Red Hat’s SIG-SRE group has created a set of documents which share how some teams engage with the practice of SLOs inside Red Hat. This guide is meant to be a self-contained bootstrapping guide for teams looking to use the site reliability engineering approach to supporting services. It is our hope that these supporting documents can assist others. Before we get started, there are some definitions to ensure common understanding of terms and phrases that are used throughout the package.

Steps#

Step 1: Familiarise Definitions#

Service Level Objective (SLO) - A Service Level Objective is a specific, measurable target to express the level of service provided to a service’s customers, be they internal or external. These objectives can be focused on a particular aspect of the service, such as a specific API endpoint.

Service Level Indicator (SLI) - A Service Level Indicator (SLI) is a specific metric that is used to measure against the objective. These indicators may be exposed through the service (“white box”) itself or measured in a way that is external to the service (“black box”).
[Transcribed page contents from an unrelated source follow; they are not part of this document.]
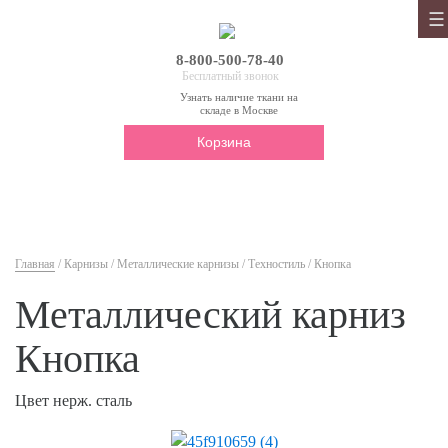
8-800-500-78-40
Бесплатный звонок
Узнать наличие ткани на
складе в Москве
Корзина
Главная
/
Карнизы
/
Металлические карнизы
/
Техностиль
/ Кнопка
Металлический карниз
Кнопка
Цвет нерж. сталь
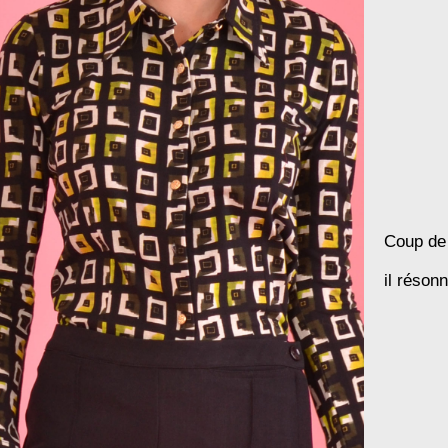
Coup de 
il résonn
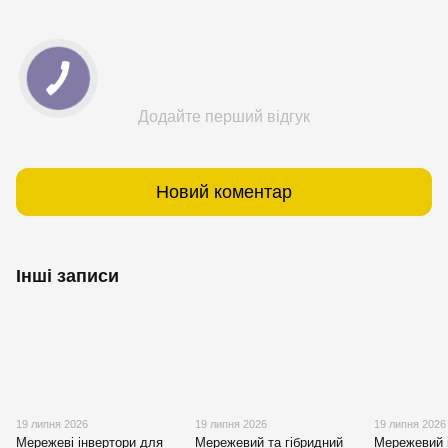
Додайте перший відгук
Новий коментар
Інші записи
19 липня 2026
19 липня 2026
19 липня 2026
Мережеві інвертори для
Мережевий та гібридний
Мережевий 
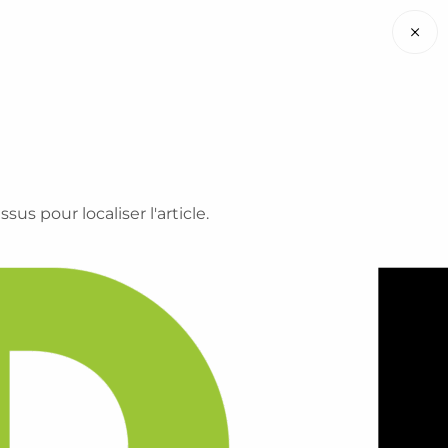
×
s pour localiser l'article.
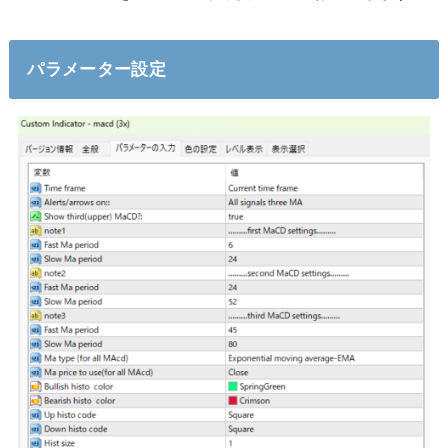
パラメーター設定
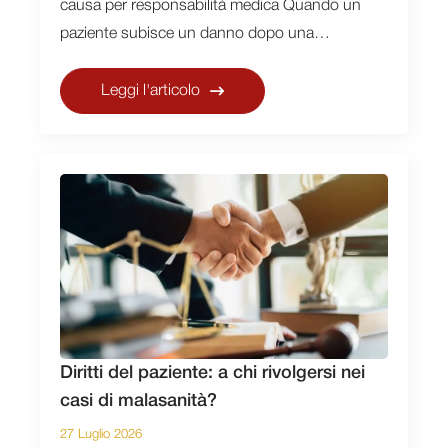
causa per responsabilità medica Quando un
paziente subisce un danno dopo una…
Leggi l'articolo
Diritti del paziente: a chi rivolgersi nei
casi di malasanità?
27 Luglio 2026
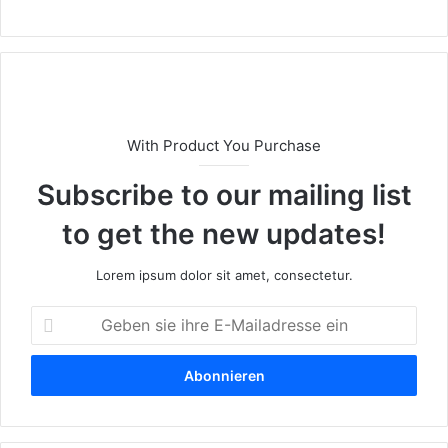
bs
eit
e
With Product You Purchase
Subscribe to our mailing list
to get the new updates!
Lorem ipsum dolor sit amet, consectetur.
G
e
b
e
n
s
i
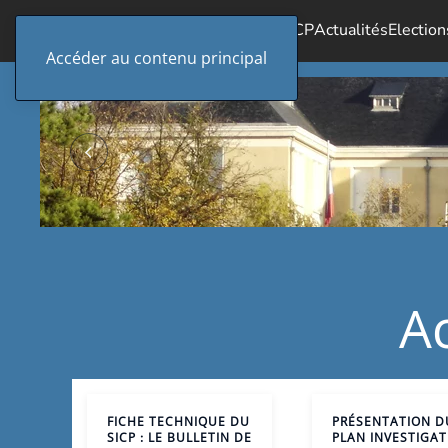
Accueil
Le SICP
Actualités
Election
Accéder au contenu principal
Ac
FICHE TECHNIQUE DU
PRÉSENTATION D
SICP : LE BULLETIN DE
PLAN INVESTIGAT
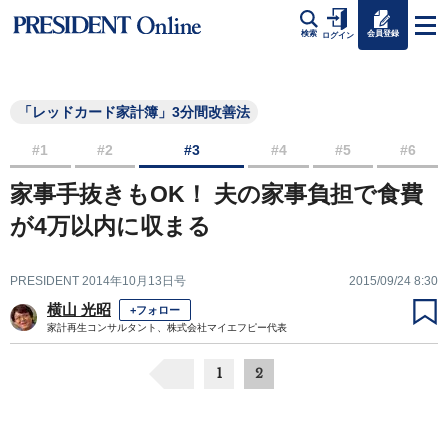
会員登録
検索
ログイン
「レッドカード家計簿」3分間改善法
#1
#2
#3
#4
#5
#6
家事手抜きもOK！ 夫の家事負担で食費
が4万以内に収まる
PRESIDENT 2014年10月13日号
2015/09/24 8:30
横山 光昭
+フォロー
家計再生コンサルタント、株式会社マイエフピー代表
1
2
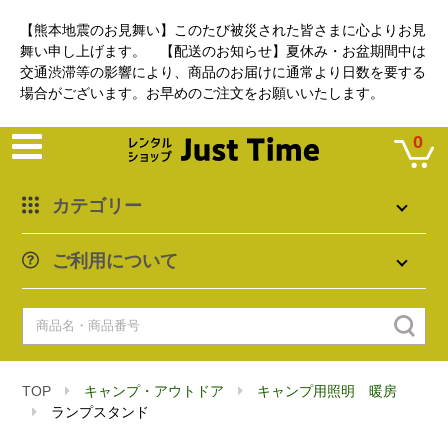
【熊本地震のお見舞い】このたび被災された皆さまに心よりお見
舞い申し上げます。 【配送のお知らせ】夏休み・お盆期間中は
交通渋滞等の影響により、商品のお届けに通常より日数を要する
場合がございます。お早めのご注文をお願いいたします。
0
カテゴリー
ご利用について
TOP
キャンプ・アウトドア
キャンプ用照明 暖房
ランプスタンド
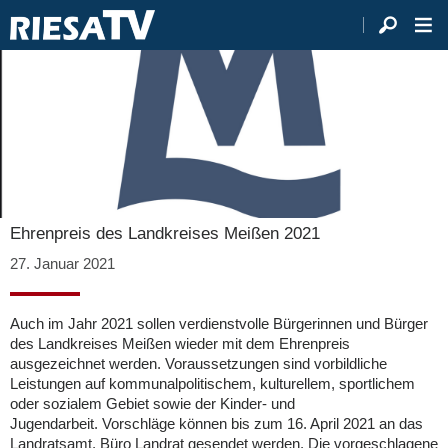
Ehrenpreis des Landkreises Meißen 2021
27. Januar 2021
Auch im Jahr 2021 sollen verdienstvolle Bürgerinnen und Bürger
des Landkreises Meißen wieder mit dem Ehrenpreis
ausgezeichnet werden. Voraussetzungen sind vorbildliche
Leistungen auf kommunalpolitischem, kulturellem, sportlichem
oder sozialem Gebiet sowie der Kinder- und
Jugendarbeit. Vorschläge können bis zum 16. April 2021 an das
Landratsamt, Büro Landrat gesendet werden. Die vorgeschlagene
Service Level Agreement (SLA) - A Service Level Agreement is similar to a SLO, but is usually a legal document which imposes financial obligations from the service provider to their customers when the agreed service performance target is unmet.

Persona - Throughout these documents, the word “persona” is used to describe a kind of person who holds a specific role within a team or organisation. See also Personas Related to Managed Services.

Service - A service is a discrete software that is providing some value to customers (internal or external).

Step 2: Personas#

The first document to familiarise with, aside from this one, is the Personas Related to Managed Services. Many of the other documents make reference to the described personas.

Step 3: SLO Lifecycle#

After reviewing the personas, the SLO Lifecycle document describes the three phases of living with SLOs: Research, for SLO ideation and gap analysis; Implementation, where changes to a service’s codebase and service team’s processes change to support the SLO; Iteration, for any changes to the SLO or processes after implementation. It is important to know that SLOs are living things and can (and should) be adapted to the team’s lived experiences.

Step 3.1: Picking Good SLOs and SLIs#

Two documents directly relate to the SLO Lifecycle’s Research phase: Picking Good SLIs and Picking Good SLOs. A third document supports the Iteration phase as it describes Error Budget Policy.

Step 4: RACI Chart#

The SLO Lifecycle document suggests a number of responsibilities for various personas and the SLO RACI Chart aims to be a quick reference for who is responsible for what using a responsibility assignment matrix pattern.

Step 5: SLO Reporting#

Finally, the SLO Reporting document can be an aid for reporting on the SLO hits and misses to key external stakeholders.